Made redundant by the BBC, she’s continued working, as a freelance, but it doesn’t seem to have been exactly remunerative. When asked about Diana she’s wryly philosophical but firm.

‘Ghosts? I don’t know. Agnostic. Go away.’

 

She thought for a long time that the Diana thing was going to be Eloise and is glad that it isn’t. As Grayle understands it, Parrish
originally agreed to do
Big Other
after an approach from an old friend who was working for Hunter-Gatherer Television as a director. Back in April, the old friend left HGTV for an unmissable offer from the States. Defford’s people have stayed in intermittent contact with Parrish, who keeps assuring them that she’s still up for this, but the fact remains that she’s not yet signed a contract. No problem, she keeps saying, she’ll get back to them.

Defford thinks she’s just after more money. Word is she’s effectively washed up and, as this might be her last big fee, she’s pushing it to the wire. There’s always money in reserve, but Defford’s holding his nerve for a little longer.

Grayle goes out into the soft September morning. Personally, she’d feel happier if Parrish was all tied up. No one knows the details of the Diana story, but if it’s remotely convincing, it would be a significant exclusive for
Big Other
. This is not some flimsy New Ager, this is an experienced reporter who covered wars before landing royalty. Potentially, a very solid brick in the wall against scepticism.

Outside, the fourth and biggest portacabin is being unloaded. Behind it, Knap Hall glowers from its hollow.

It’s that time, just before the trees start to change colour, when the English countryside seems at its heaviest under warm, leaden skies. The trees are vividly green after a freakishly hot, dreamlike summer that started late and isn’t going anywhere fast.

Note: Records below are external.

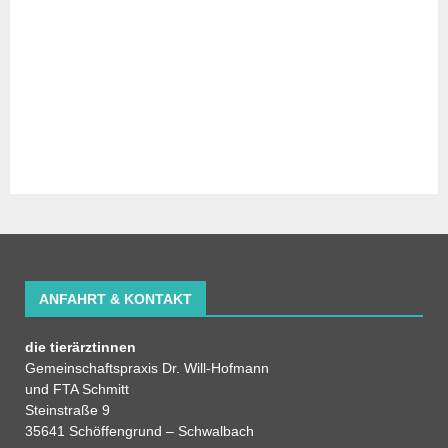
ANFAHRT & KONTAKT
die tierärztinnen
Gemeinschaftspraxis Dr. Will-Hofmann
und FTA Schmitt
Steinstraße 9
35641 Schöffengrund – Schwalbach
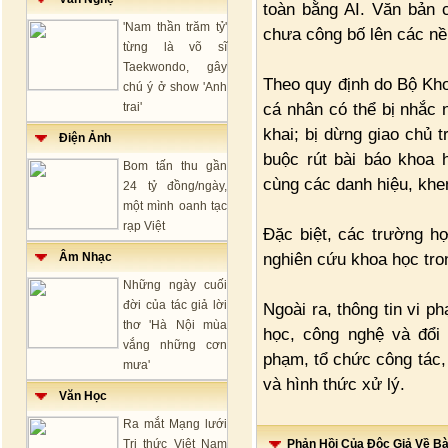
toàn bằng AI. Văn bản 
'Nam thần trăm tỷ'
chưa công bố lên các nền
từng là võ sĩ
Taekwondo, gây
Theo quy định do Bộ Kh
chú ý ở show 'Anh
cá nhân có thể bị nhắc 
trai'
khai; bị dừng giao chủ 
Điện Ảnh
buộc rút bài báo khoa h
Bom tấn thu gần
cùng các danh hiệu, khe
24 tỷ đồng/ngày,
một mình oanh tạc
rạp Việt
Đặc biệt, các trường h
nghiên cứu khoa học tron
Âm Nhạc
Những ngày cuối
đời của tác giả lời
Ngoài ra, thông tin vi 
thơ 'Hà Nội mùa
học, công nghệ và đổi
vắng những cơn
phạm, tổ chức công tác,
mưa'
và hình thức xử lý.
Văn Học
Ra mắt Mạng lưới
Tri thức Việt Nam
Phản Hồi Của Độc Giả Về Bài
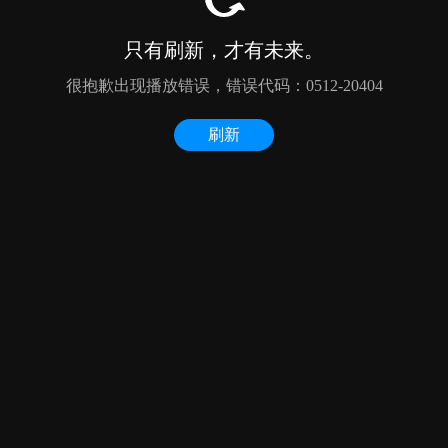
只有刷新，才有未来。
很抱歉出现播放错误，错误代码：0512-20404
刷新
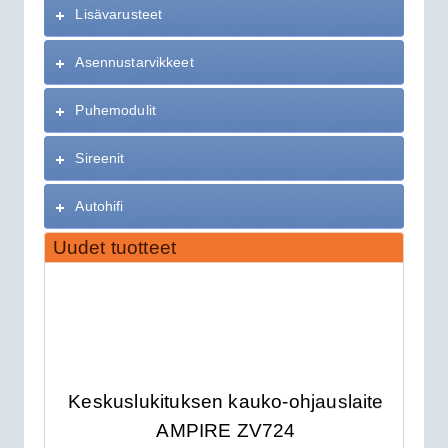
Lisävarusteet
Asennustarvikkeet
Puhemodulit
Sireenit
Autohifi
Uudet tuotteet
Keskuslukituksen kauko-ohjauslaite
AMPIRE ZV724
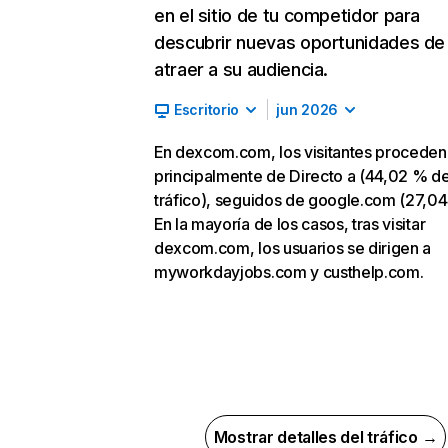
en el sitio de tu competidor para
descubrir nuevas oportunidades de
atraer a su audiencia.
Escritorio
jun 2026
En dexcom.com, los visitantes proceden
principalmente de Directo a (44,02 % d
tráfico), seguidos de google.com (27,04
En la mayoría de los casos, tras visitar
dexcom.com, los usuarios se dirigen a
myworkdayjobs.com y custhelp.com.
Mostrar detalles del tráfico →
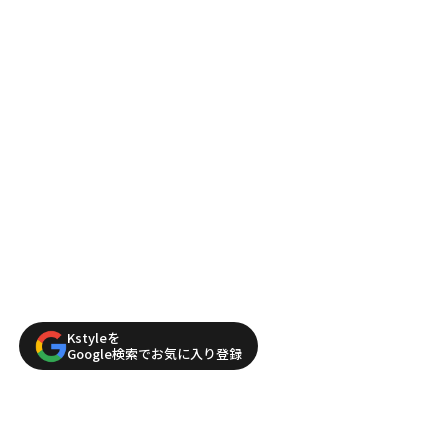
Kstyleを
Google検索でお気に入り登録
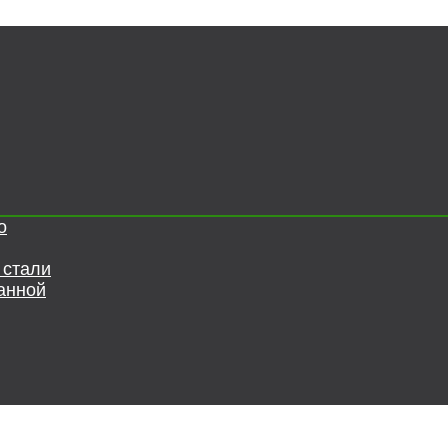
о
 стали
анной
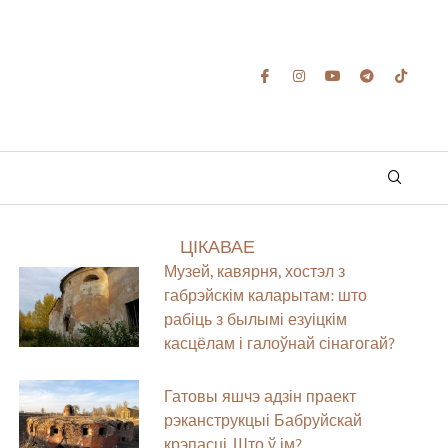
ЦІКАВАЕ
Музей, кавярня, хостэл з
габрэйскім каларытам: што
рабіць з былымі езуіцкім
касцёлам і галоўнай сінагогай?
Гатовы яшчэ адзін праект
рэканструкцыі Бабруйскай
крэпасці. Што ў ім?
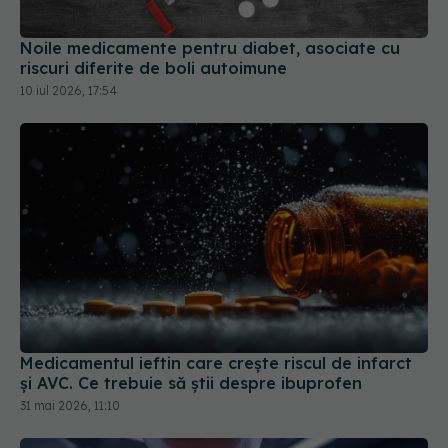
riscuri diferite de boli autoimune
10 iul 2026, 17:54
Medicamentul ieftin care crește riscul de infarct
și AVC. Ce trebuie să știi despre ibuprofen
31 mai 2026, 11:10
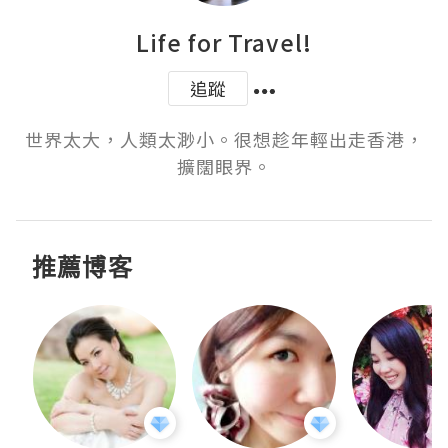
Life for Travel!
追蹤
世界太大，人類太渺小。很想趁年輕出走香港，
擴闊眼界。
推薦博客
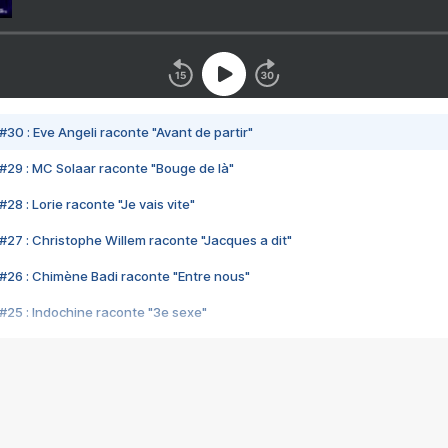
#30 : Eve Angeli raconte "Avant de partir"
#29 : MC Solaar raconte "Bouge de là"
28 : Lorie raconte "Je vais vite"
#27 : Christophe Willem raconte "Jacques a dit"
#26 : Chimène Badi raconte "Entre nous"
#25 : Indochine raconte "3e sexe"
#24 : Zaho raconte "C'est chelou"
#23 : Patrick Bruel raconte "Au café des délices"
#22 : Kyo raconte "Le chemin"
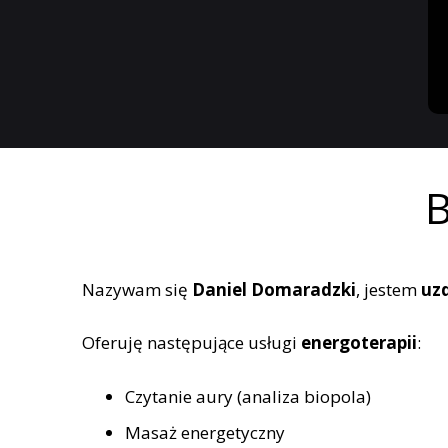
B
Nazywam się
Daniel Domaradzki
, jestem
uz
Oferuję następujące usługi
energoterapii
:
Czytanie aury (analiza biopola)
Masaż energetyczny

Metal gates have been installed a few yards inside the entrance, the posts hidden behind dark clumpy yews, centuries old. The long drive to the house is a major plus – the fact that it can’t be seen from any roads. All the same, a security firm has been on site for weeks, installing new gates and fencing. Patrolling at night, originally with guard dogs, but not now.

Apparently, the dogs got restless and made too much noise. Sometimes they howled. Do trained guard dogs habitually howl? Grayle thinks not. Well they just don’t, do they?

Nobody’s commented on it. The HGTV people seem… well, bizarrely, they seem not interested. It’s as if whatever is supposed to happen here should not be happening – is not contracted to happen – until the cameras are switched on at the end of next month. Hallowe’en, that is, the night it ends – TV is nothing if not predictable.